No house was spared. Pagan priests fled the city and the Roman temples closed. At the first sign of illness, the sick were thrown into the street by their family members and their bodies were left to rot. Remember, mercy was not considered a virtue by the Romans. Galen, the noted physician, fled the city. Physicians had no concept of duty to their patients. Hippocrates did not appear on the scene until about 460.

Only one group of people provided care to the plague victims. They were a much-hated group and were often under persecution for their rejection of polytheism. They believed in showing mercy to the suffering and even cared for the Romans who persecuted them. As described by the historian Eusebius:

“…In this awful adversity they alone gave practical proof of their sympathy and humanity. All day long some of them tended to the dying and to their burial, countless numbers with no one to care for them. Others gathered together from all part of the city, a multitude of those withered from famine and distributed bread to them all…” (2)

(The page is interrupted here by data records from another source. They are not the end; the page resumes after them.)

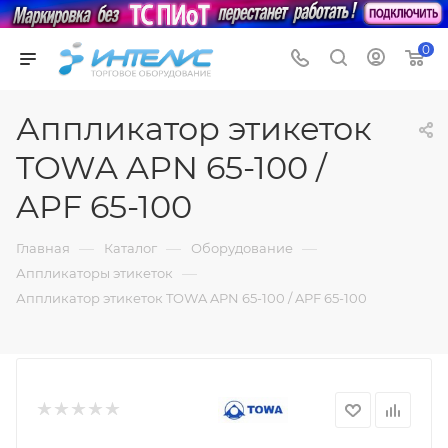
0
Аппликатор этикеток
TOWA APN 65-100 /
APF 65-100
—
—
—
Главная
Каталог
Оборудование
—
Аппликаторы этикеток
Аппликатор этикеток TOWA APN 65-100 / APF 65-100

Dionysius, Bishop of Alexandria, said that they tended the sick gladly and that many who nursed others to health died themselves. It was in part because of their behavior during the plagues that the Roman Emperor Constantine established a policy of toleration for the religion called Christianity and later adopted it as the state religion.(3)

In the plague of the 3rd century, Bishop Cyprian encouraged his flock with these words that I think are worth recounting:

“What a grandeur of spirit it is to struggle with all the powers of an unshaken mind against so many onsets of devastation and death! What sublimity to stand erect amid he desolation of the human race, and not to lie prostrate with those who have no hope in God; but rather to rejoice, and to embrace the benefit of the occasion…” (2)

In the 21st century, I thought most people considered mercy a virtue they should demonstrate, even if they don’t subscribe to the faith that produced it. However, the unattended patient in front of the closed door of his doctor’s office is a picture of 1st century pagan Rome. I’d like to emulate my friend and colleague who demonstrated the powers of an unshaken mind. Against much devastation and death, perhaps we can all strive to stand erect amid the desolation of the human race. Thankfully, COVID-19 does not compare to the plagues of Europe, and we face it with the most advanced technology in human history. Nevertheless, it is easier to embrace the “benefit of the occasion” if you have hope in God.


References:

  1. Cyprian. “On the Mortality”, Treatise VII in The Treatises of Cyprian. Fathers of the Third Century, volume V of The Ante-Nicene Fathers. W.W. Eerdmans, 1986, VII.14. Kyle Harper in The Fate of Rome: Climate, Disease, and the End of an Empire (Princeton U. Press, 2015) analyzes the evidence and suggests the Cyprian plague was a viral hemorrhagic fever like Ebola.
  2. The Church History, 9.8.
  3.  Rodney Stark. The Triumph of Christianity: How the Jesus Movement Became the World’s Largest Religion. Harper One, 2011, 111-119.

 

Excerpted from a longer article by Diana Severance, Ph.D.